▼▼▼

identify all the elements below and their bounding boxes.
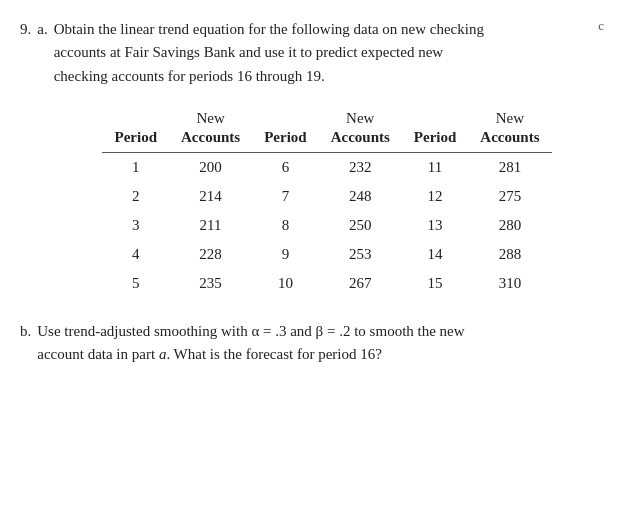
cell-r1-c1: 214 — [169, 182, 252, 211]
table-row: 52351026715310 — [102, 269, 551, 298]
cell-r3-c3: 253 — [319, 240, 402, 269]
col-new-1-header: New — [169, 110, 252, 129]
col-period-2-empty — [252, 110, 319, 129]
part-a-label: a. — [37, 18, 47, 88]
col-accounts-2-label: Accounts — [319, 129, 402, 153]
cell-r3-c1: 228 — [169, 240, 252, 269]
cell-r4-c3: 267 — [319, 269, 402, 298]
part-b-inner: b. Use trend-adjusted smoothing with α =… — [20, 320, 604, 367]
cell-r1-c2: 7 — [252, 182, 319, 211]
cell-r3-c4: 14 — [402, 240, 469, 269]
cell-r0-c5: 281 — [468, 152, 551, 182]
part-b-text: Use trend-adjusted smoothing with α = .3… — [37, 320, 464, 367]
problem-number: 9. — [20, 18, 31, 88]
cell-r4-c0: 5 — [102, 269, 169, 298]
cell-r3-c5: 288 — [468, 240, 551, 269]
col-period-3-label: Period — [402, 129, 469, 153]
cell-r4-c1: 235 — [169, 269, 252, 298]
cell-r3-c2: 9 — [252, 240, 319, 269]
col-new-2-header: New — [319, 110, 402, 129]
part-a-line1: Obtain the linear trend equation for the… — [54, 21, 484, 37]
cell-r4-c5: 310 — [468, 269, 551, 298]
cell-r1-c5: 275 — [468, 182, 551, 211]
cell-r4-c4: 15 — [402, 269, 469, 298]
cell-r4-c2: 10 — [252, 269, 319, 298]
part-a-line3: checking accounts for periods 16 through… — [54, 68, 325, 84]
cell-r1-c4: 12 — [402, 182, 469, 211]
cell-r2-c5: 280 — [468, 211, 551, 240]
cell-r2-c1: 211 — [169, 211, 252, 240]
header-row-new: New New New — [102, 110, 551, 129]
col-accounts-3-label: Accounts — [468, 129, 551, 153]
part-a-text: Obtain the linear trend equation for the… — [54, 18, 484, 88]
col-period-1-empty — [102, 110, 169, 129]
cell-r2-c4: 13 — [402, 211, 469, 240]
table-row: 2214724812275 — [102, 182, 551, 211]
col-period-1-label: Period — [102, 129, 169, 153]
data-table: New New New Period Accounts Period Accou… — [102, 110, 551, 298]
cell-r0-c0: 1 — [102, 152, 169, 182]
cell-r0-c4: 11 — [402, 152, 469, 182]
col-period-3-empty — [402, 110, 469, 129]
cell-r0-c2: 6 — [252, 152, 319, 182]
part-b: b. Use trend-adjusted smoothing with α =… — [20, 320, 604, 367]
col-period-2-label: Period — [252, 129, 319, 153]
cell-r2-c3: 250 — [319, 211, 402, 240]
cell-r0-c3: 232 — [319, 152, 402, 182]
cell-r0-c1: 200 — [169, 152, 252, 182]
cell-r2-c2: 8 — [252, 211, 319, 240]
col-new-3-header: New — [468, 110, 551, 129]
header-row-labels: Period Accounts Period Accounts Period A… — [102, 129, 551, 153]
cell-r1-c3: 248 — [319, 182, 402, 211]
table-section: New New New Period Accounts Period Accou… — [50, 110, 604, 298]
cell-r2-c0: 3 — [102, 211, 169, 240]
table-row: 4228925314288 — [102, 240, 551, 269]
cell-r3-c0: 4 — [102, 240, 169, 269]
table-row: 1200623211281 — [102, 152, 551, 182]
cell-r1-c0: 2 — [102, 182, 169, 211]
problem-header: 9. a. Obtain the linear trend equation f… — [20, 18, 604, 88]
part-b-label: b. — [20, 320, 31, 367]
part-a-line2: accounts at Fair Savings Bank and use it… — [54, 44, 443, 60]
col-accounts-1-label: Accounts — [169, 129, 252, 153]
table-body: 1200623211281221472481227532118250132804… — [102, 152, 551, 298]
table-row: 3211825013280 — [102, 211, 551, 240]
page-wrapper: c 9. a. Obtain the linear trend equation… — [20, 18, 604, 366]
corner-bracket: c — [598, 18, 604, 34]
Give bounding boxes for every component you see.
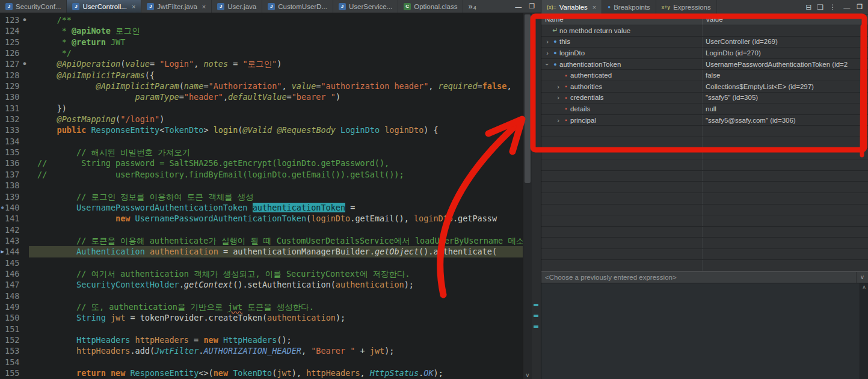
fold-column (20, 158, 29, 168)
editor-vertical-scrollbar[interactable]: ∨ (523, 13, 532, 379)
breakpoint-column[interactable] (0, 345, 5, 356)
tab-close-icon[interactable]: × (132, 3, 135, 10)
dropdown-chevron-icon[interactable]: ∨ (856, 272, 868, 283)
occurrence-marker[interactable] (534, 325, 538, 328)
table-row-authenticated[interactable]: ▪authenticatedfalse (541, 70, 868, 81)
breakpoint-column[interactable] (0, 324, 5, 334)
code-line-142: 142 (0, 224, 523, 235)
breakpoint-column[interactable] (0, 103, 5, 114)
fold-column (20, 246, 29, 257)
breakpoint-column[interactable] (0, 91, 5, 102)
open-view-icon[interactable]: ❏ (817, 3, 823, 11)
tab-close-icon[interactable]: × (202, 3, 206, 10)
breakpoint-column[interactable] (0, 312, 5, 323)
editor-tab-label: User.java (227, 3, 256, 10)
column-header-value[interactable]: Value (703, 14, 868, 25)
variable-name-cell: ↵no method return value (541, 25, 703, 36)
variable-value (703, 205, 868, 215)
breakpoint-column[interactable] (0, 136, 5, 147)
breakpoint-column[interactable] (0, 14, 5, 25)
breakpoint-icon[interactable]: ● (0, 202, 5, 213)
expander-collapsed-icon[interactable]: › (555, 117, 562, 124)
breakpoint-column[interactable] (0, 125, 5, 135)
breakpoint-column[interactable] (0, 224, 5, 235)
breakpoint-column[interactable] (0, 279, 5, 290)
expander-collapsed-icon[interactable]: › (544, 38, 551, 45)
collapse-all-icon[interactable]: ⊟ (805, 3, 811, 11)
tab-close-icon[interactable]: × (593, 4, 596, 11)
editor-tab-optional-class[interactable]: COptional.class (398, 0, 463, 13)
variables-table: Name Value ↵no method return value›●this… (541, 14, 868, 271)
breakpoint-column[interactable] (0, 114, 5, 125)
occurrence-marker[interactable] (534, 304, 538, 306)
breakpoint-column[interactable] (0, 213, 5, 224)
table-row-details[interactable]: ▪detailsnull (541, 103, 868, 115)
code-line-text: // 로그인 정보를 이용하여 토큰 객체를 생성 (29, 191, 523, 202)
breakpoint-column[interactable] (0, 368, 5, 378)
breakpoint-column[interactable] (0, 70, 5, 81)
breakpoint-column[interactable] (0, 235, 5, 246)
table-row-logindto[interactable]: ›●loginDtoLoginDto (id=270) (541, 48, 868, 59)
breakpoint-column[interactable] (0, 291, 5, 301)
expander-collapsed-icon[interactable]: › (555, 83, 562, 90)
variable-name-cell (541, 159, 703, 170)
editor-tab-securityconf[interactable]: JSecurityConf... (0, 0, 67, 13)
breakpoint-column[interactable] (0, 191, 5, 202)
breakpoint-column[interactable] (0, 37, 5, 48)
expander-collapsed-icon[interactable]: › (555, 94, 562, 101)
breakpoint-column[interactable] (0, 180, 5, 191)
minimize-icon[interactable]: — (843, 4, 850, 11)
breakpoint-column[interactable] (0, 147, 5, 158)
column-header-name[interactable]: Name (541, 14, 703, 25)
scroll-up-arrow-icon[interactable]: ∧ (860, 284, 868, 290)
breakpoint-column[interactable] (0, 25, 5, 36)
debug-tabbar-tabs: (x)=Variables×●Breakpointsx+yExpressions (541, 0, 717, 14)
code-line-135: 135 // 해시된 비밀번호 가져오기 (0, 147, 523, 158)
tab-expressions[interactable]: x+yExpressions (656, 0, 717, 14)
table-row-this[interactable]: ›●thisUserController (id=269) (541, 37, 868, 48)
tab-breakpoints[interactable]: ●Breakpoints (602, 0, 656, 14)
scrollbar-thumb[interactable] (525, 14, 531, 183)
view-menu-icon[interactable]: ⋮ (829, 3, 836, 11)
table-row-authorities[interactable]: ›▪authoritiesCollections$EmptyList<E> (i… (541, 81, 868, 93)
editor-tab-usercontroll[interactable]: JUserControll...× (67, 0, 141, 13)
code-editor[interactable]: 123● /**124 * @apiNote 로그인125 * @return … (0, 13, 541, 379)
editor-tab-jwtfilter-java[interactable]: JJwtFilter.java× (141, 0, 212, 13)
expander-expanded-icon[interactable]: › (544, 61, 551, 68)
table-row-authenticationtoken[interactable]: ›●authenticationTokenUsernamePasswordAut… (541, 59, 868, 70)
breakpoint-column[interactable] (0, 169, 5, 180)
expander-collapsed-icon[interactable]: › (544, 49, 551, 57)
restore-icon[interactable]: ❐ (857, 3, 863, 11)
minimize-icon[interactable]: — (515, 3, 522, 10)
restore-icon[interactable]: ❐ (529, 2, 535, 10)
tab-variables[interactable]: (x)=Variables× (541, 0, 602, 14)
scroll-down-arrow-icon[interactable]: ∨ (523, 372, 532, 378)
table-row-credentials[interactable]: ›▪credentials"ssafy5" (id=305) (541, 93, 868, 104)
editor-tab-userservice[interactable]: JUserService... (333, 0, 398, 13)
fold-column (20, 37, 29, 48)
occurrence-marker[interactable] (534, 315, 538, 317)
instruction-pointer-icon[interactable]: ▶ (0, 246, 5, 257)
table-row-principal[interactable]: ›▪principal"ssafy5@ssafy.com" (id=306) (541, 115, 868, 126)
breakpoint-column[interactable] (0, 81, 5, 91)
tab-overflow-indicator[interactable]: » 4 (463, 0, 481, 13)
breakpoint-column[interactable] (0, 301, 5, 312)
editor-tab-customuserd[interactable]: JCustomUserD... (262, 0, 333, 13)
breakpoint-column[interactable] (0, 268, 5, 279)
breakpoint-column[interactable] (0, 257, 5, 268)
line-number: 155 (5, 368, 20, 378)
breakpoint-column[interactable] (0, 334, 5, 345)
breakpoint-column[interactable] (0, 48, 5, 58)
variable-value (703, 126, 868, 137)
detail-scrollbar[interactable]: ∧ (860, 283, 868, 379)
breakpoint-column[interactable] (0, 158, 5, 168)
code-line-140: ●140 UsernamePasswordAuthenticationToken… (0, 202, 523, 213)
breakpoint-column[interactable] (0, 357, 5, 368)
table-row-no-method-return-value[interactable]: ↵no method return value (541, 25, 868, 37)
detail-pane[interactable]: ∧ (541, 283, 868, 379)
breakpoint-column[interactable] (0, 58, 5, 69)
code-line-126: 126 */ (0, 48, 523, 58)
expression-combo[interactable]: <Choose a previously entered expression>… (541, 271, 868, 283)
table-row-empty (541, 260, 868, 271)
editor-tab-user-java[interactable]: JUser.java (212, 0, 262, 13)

▲▲▲

Please go through the material and return each line where the word "adjusted" appears.

Response to this task
part-b-inner: b. Use trend-adjusted smoothing with α =… — [20, 320, 604, 367]
part-b-text: Use trend-adjusted smoothing with α = .3… — [37, 320, 464, 367]
part-b: b. Use trend-adjusted smoothing with α =… — [20, 320, 604, 367]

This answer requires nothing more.